The shop’s counter has room for eight customers. PHOTO: ANN/THE YOMIURI SHIMBUN

New technologies

Unmanned or labour-saving technologies have been introduced in station soba shops. In June, a “self-ekisoba” vending machine was introduced on the Joban Line platform at JR Ueno Station. A user can operate a panel and get hot soba out of the machine in about 90 seconds. An official of JR East Cross Station Co, a Tokyo-based company which operates the soba vending machine, said, “We intend to monitor its effectiveness in mitigating the shortage of workers, sales and other matters and use the data for future developments.”

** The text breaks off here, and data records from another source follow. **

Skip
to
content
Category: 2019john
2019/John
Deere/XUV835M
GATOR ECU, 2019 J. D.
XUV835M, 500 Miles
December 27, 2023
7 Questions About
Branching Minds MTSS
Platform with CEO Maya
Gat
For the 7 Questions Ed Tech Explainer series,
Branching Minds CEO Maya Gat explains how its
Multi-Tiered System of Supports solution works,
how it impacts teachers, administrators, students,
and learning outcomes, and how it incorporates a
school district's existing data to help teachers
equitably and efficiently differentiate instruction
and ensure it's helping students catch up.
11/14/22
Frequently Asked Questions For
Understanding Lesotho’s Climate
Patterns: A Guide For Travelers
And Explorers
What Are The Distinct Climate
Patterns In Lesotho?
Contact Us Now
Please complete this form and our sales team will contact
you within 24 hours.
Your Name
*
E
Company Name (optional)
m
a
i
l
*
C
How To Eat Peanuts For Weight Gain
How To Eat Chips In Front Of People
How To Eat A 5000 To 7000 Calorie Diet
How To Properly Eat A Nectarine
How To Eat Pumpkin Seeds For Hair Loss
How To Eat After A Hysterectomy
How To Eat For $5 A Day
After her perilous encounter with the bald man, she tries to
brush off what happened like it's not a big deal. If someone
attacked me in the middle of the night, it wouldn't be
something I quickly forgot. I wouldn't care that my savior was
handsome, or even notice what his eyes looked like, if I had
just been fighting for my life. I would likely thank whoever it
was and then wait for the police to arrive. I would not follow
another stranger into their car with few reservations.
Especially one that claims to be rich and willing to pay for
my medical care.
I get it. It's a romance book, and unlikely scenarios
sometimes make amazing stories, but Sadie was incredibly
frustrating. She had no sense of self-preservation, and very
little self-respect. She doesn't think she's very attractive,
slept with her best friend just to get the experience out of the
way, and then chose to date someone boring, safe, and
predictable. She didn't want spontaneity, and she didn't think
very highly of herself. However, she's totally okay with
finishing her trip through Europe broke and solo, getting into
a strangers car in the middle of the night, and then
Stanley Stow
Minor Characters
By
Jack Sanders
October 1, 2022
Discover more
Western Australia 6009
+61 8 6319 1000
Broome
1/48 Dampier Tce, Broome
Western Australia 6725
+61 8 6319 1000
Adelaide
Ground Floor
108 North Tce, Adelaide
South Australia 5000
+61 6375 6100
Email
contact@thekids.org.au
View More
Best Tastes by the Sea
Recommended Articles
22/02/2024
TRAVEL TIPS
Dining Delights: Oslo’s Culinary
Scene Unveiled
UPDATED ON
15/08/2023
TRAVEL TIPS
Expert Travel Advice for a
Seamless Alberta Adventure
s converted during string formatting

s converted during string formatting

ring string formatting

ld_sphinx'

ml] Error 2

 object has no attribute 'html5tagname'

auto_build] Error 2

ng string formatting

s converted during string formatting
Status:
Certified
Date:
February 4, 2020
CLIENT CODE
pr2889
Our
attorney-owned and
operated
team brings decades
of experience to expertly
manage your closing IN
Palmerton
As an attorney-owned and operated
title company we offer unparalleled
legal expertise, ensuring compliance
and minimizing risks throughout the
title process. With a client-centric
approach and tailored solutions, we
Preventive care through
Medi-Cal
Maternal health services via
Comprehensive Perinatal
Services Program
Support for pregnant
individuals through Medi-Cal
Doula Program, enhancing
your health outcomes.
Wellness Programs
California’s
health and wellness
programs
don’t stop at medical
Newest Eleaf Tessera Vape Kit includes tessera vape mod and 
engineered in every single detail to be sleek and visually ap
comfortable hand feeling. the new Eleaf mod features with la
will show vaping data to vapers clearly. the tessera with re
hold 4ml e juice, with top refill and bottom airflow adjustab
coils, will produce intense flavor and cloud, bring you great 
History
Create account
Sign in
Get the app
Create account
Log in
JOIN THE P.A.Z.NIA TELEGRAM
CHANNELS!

Soba shops in five stations in Tokyo and Chiba Prefecture, including JR Gotanda Station, introduced a “soba robot” that automates the processes of boiling soba, washing the noodles with running water and placing them in cold water. When a customer pushes an order button on the ticket machine, the cooking starts, and shop staff put the cooked soba noodles on a bowl and serve it to the customer. This robot not only helps address the worker shortage but also stabilizes the quality of dishes. Tokyo-based Connected Robotics, which developed the soba robot, aims to introduce it in 30 soba shops in the Tokyo metropolitan area by 2026.

While researching this story, I ate a lot of station soba noodles. I felt the creativity and efforts of the various shops, which made me more interested in soba noodles. I would like to continue to enjoy this fast food specific to Japan.